▶ Instructions to follow
Below are the records; copy out every line that holds the word "drei".

▶ Stored dataset items
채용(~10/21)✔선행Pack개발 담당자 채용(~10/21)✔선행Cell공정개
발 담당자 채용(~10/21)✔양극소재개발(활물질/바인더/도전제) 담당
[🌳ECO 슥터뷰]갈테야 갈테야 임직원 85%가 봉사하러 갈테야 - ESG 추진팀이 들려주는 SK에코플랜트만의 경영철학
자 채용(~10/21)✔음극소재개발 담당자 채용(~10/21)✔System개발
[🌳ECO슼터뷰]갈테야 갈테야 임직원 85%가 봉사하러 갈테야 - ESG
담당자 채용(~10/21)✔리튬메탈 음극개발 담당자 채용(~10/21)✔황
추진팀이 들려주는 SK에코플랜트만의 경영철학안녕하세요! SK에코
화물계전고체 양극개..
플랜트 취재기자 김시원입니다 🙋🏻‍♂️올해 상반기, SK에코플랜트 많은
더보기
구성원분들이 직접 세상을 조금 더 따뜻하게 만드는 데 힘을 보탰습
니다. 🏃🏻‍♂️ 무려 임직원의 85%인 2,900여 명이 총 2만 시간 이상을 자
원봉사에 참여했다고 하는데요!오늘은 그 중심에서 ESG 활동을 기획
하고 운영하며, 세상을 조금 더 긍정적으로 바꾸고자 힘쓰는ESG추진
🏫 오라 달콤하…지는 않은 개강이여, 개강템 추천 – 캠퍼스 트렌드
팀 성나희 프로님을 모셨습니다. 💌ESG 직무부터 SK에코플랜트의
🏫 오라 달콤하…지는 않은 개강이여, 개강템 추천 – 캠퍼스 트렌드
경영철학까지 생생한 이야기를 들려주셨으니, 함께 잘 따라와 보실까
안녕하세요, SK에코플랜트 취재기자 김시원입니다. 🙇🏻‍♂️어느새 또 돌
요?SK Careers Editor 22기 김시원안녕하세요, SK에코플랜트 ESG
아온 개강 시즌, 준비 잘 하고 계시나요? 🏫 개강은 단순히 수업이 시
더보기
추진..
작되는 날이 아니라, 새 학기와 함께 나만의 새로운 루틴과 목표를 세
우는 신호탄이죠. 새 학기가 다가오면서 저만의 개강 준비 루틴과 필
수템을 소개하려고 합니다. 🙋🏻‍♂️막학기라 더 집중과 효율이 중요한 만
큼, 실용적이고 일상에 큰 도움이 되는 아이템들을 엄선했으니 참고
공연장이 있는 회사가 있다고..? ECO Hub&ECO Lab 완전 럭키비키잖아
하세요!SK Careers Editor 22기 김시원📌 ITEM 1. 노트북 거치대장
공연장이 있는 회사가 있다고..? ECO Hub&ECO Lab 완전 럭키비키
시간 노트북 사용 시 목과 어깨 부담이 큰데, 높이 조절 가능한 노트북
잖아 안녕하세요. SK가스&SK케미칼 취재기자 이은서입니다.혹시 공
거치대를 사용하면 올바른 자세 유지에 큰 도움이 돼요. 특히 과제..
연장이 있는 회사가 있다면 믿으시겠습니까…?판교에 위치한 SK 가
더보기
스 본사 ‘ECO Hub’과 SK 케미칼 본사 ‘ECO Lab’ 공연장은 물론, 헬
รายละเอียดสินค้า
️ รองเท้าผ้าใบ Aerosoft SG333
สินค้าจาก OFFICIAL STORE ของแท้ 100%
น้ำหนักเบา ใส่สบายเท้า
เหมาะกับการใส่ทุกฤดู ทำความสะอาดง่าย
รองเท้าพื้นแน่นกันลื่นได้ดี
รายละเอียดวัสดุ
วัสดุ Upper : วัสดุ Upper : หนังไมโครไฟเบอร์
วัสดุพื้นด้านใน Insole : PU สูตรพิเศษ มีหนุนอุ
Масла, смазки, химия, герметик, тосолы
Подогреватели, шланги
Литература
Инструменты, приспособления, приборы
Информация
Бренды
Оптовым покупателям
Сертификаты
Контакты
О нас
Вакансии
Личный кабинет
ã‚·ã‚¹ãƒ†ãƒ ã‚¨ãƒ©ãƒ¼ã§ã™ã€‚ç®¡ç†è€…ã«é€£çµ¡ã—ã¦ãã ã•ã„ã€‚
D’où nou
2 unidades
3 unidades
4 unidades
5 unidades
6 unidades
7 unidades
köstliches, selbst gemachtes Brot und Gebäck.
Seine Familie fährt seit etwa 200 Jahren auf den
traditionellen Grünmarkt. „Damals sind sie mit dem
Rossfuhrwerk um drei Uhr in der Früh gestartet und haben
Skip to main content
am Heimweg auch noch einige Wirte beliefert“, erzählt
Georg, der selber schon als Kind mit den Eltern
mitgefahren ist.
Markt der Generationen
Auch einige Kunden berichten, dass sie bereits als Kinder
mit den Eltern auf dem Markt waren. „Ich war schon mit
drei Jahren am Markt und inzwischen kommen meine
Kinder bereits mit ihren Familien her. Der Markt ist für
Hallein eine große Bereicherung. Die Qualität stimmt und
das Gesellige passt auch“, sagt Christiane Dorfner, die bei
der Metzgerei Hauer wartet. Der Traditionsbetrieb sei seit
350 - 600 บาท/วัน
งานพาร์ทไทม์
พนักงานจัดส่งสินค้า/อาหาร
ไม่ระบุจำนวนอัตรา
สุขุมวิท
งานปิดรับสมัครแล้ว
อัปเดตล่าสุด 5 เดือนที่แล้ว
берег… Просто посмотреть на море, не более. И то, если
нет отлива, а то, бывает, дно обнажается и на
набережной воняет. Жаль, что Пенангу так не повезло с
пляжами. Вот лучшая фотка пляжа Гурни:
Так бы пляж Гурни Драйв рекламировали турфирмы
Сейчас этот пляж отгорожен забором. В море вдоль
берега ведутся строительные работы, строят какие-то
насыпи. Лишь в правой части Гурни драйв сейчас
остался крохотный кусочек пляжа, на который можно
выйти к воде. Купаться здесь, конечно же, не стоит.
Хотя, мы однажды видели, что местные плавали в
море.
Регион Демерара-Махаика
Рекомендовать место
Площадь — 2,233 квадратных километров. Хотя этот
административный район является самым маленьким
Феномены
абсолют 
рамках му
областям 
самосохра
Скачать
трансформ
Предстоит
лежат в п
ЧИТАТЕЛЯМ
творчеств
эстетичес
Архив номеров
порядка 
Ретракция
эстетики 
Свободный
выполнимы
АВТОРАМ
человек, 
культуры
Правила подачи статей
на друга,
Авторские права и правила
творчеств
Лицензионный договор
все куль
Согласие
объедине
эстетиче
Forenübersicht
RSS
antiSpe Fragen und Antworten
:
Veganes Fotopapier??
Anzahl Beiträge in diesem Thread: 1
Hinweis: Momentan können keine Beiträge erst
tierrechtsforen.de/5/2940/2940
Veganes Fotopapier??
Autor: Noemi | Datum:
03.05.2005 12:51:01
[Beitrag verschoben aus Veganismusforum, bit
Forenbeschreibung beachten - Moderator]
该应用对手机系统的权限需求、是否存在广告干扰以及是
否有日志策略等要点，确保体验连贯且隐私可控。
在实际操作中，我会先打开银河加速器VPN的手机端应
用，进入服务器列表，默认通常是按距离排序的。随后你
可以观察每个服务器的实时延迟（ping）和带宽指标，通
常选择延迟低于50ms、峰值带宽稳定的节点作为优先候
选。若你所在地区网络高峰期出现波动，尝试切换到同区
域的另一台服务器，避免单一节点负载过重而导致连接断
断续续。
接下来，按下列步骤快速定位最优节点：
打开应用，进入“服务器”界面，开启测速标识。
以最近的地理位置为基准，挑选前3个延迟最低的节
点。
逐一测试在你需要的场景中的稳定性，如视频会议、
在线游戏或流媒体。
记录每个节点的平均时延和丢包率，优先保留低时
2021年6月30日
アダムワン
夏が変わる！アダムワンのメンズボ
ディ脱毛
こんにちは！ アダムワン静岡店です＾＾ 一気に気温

▶ Worked solution
Rossfuhrwerk um drei Uhr in der Früh gestartet und haben
drei Jahren am Markt und inzwischen kommen meine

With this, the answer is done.